Hi just wondered why you wanted to make fake ones if they are going outside? I just used real ones and put some of those plastic spiders inside, then added a balloon light in them that made them glow so the spider looked like it was crawling inside and looked bigger than it was, I decorated with some cobwebs. What type of effect are you wanting if you made them?


----------



## TruDivaMahogany (Sep 13, 2014)

Sharonr3106 said:


> Hi just wondered why you wanted to make fake ones if they are going outside? I just used real ones and put some of those plastic spiders inside, then added a balloon light in them that made them glow so the spider looked like it was crawling inside and looked bigger than it was, I decorated with some cobwebs. What type of effect are you wanting if you made them?

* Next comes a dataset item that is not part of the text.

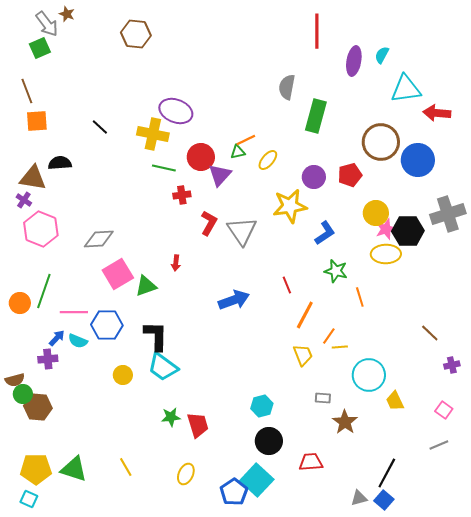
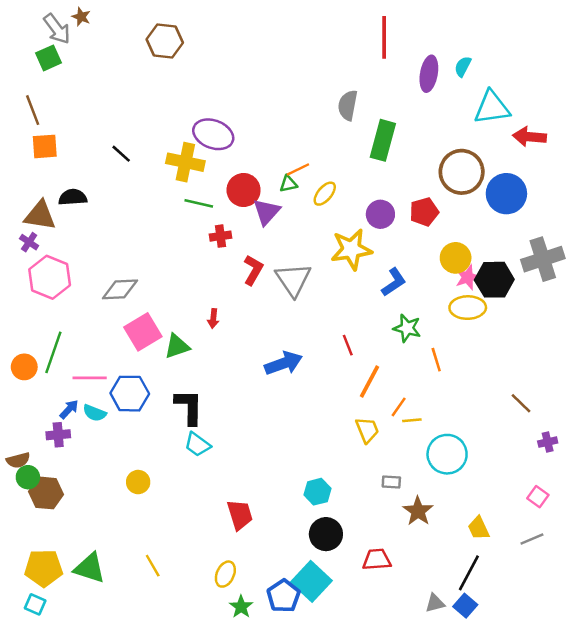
cyan trapezoid: (163, 367) -> (197, 444), size x0.7
yellow circle: (123, 375) -> (138, 482), moved
yellow trapezoid: (395, 401) -> (479, 528), moved
green star: (171, 417) -> (241, 607), moved, turned -30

Well I wanted a fake one because real Balloons wont last a month. I usually put my Halloween decorations up the first week/or weekend in October.


----------



## Pat-f (Oct 15, 2006)

What of you inflated them with a 2 part expanding foam? Otherwise you could inflate the baloon and make a mold of it then cast them out of resin.


----------



## ryanlamprecht (Oct 8, 2009)

What I would do is get a few of those one foot diameter inflated balls they have in those big bins at Walmart. I thik they're only a couple of bucks each. They come in different sizes, but I think the soccer ball size ones would work for balloons. Then epoxy a heavy gauge wire to the bottoms to simulate the strings. You could spray paint the balls any colors you wanted. That would be the cheapest, and easiest way to go about it. Kind of makes me wish I had a reason to make a bunch of them.


----------



## Sharonr3106 (Sep 8, 2014)

Oh I see, I forget that as I live in the UK I am lucky if I can get stuff even outside on Halloween itself for a couple of hours, as usually the weather is too bad. Last year it was mega windy and pouring down all night so everything had to be used indoors In our local Asda store (Walmart to you guys) they are selling off the summers stuff and they have these inflatable beach balls, they are all different colours and styles and I thought you may be able to use some of the these as balloons


----------



## theundeadofnight (Aug 14, 2011)

You could use styrofoam balls with plastic rod for string look .


----------



## Crinkie (Aug 16, 2014)

Ooo... I'm doing a creep carnievil too! Love the spider balloon idea Sharon3106.


----------



## the count (Jan 21, 2011)

If you have a Hobby Lobby near you they have fake plastic ones. They are hard blow molded plastic and have them in most all colors.


----------



## pumpkinpie (Jul 9, 2011)

I think your paper mache idea would probably give u the best results. I think in a cluster, glued to each other it would be fairly sound....U could mount them like this (on a pole). I know when we did our carnival we added a small bit of webbing around our balloon clusters...it looked nice...


----------